Remember that utilization of these huge racks will not be 24h/7, and these are usually not GPU intensive shops that would train models on the spare compute. With prices of 100-200k USD and north with ~2 years lifetime, that would be hard to justify financially.
Self hosting could easily amount to ~1000 USD a month amortized across many developers. In rush hours - there will be hard rate limits.
Would that 1500-1000=500$ monthly USD justify the 10% decrease in "AI Productivity" ? I guess not. In most cases.
For everyone that asks me around, I'd say that in short term, unless there's a really good reason to self host these coding assistant models, then the big 2/3 coding assistants providers are the better choice.
No one got fired from licensing claude code.

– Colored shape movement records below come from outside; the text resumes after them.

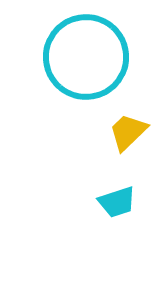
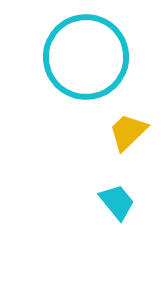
cyan trapezoid: rotated 111 degrees counterclockwise
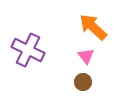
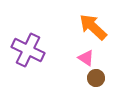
pink triangle: moved 2 px down; rotated 18 degrees counterclockwise
brown circle: moved 13 px right, 4 px up
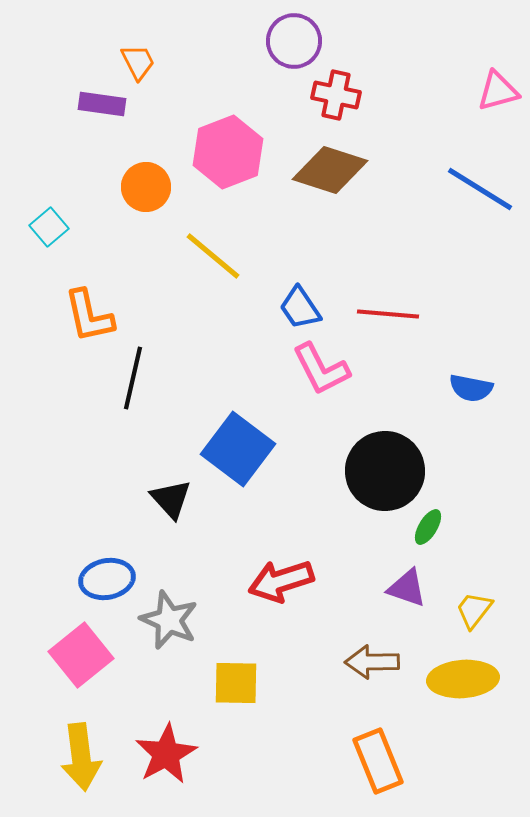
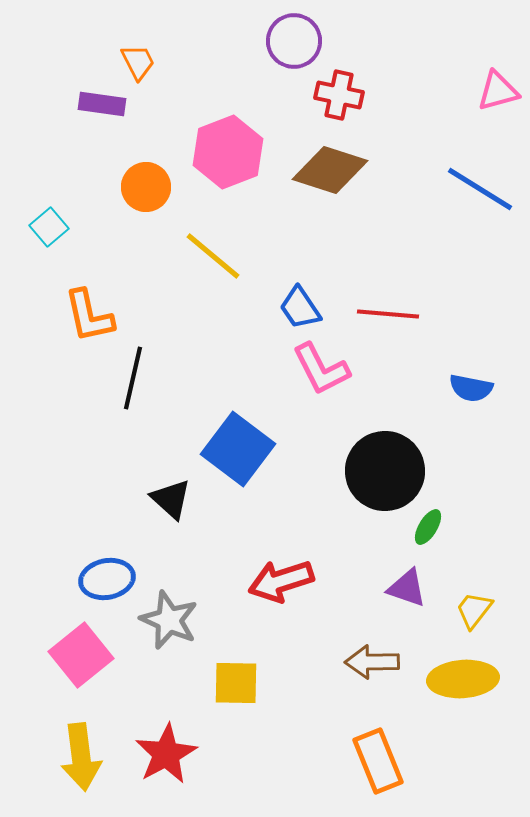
red cross: moved 3 px right
black triangle: rotated 6 degrees counterclockwise
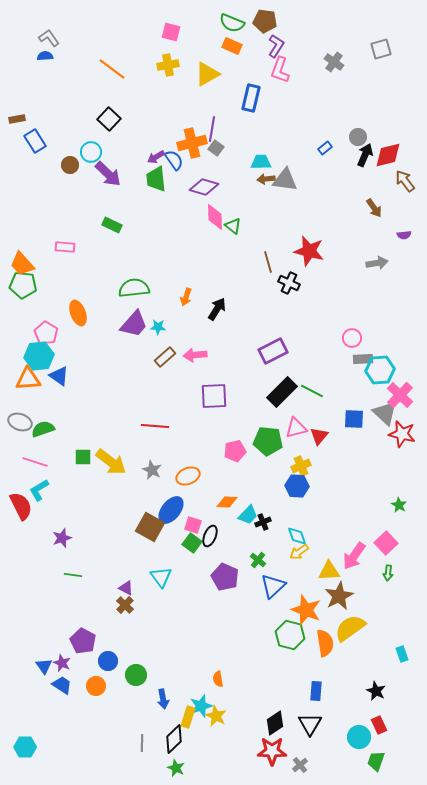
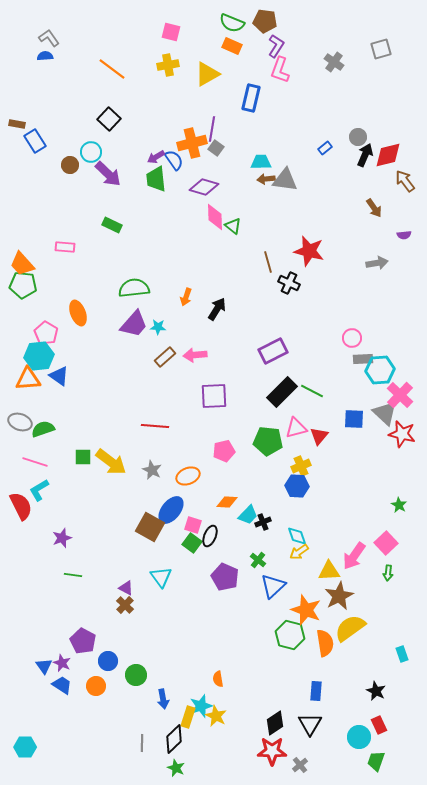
brown rectangle at (17, 119): moved 5 px down; rotated 21 degrees clockwise
pink pentagon at (235, 451): moved 11 px left
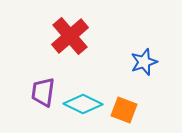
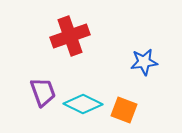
red cross: rotated 21 degrees clockwise
blue star: rotated 12 degrees clockwise
purple trapezoid: rotated 152 degrees clockwise
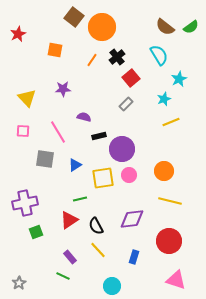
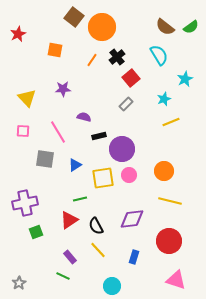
cyan star at (179, 79): moved 6 px right
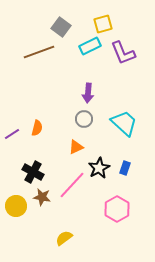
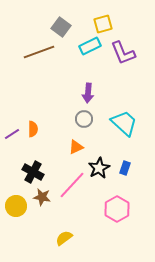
orange semicircle: moved 4 px left, 1 px down; rotated 14 degrees counterclockwise
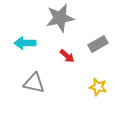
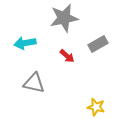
gray star: moved 4 px right
cyan arrow: rotated 10 degrees counterclockwise
yellow star: moved 2 px left, 20 px down
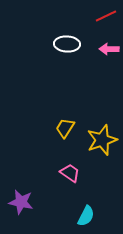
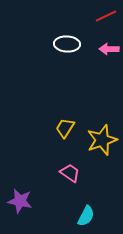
purple star: moved 1 px left, 1 px up
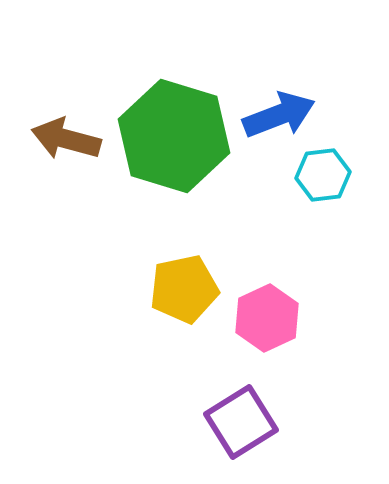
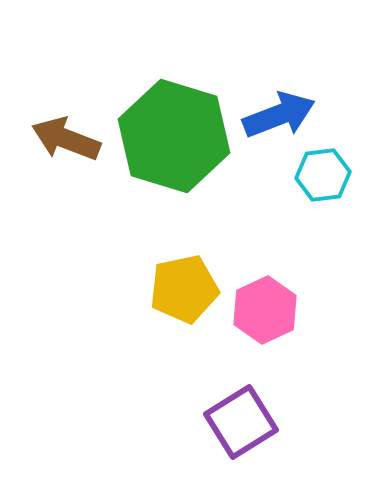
brown arrow: rotated 6 degrees clockwise
pink hexagon: moved 2 px left, 8 px up
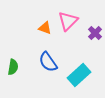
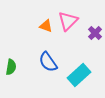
orange triangle: moved 1 px right, 2 px up
green semicircle: moved 2 px left
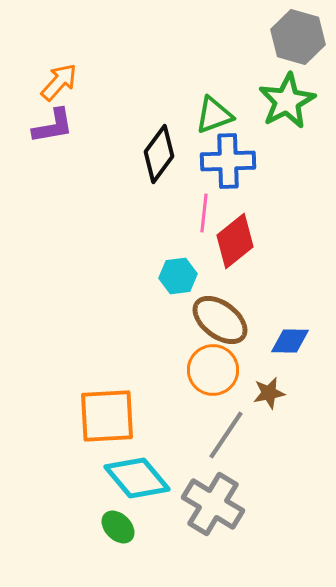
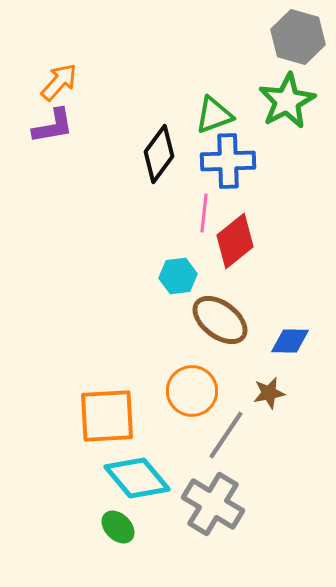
orange circle: moved 21 px left, 21 px down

You tried that on a personal machine for yourself once. It's completely different calculation when serving a model to 3000 employees with ever evolving hardware and software requirements. You'll need dedicated hardware in data centers and experts to run them. A company will need to figure out how to manage acquisition, assets and expenses plus 1000 other things, in addition to its actual business. Guess who has figured out all of that already? AWS/Azure/OpenAI etc.
It costs money to maintain the hardware and hire experts to manage the services. For something as common as LLM models, there is absolutely no reason a company serves models on their own hardware unless they are maniac about sending bytes to AWS.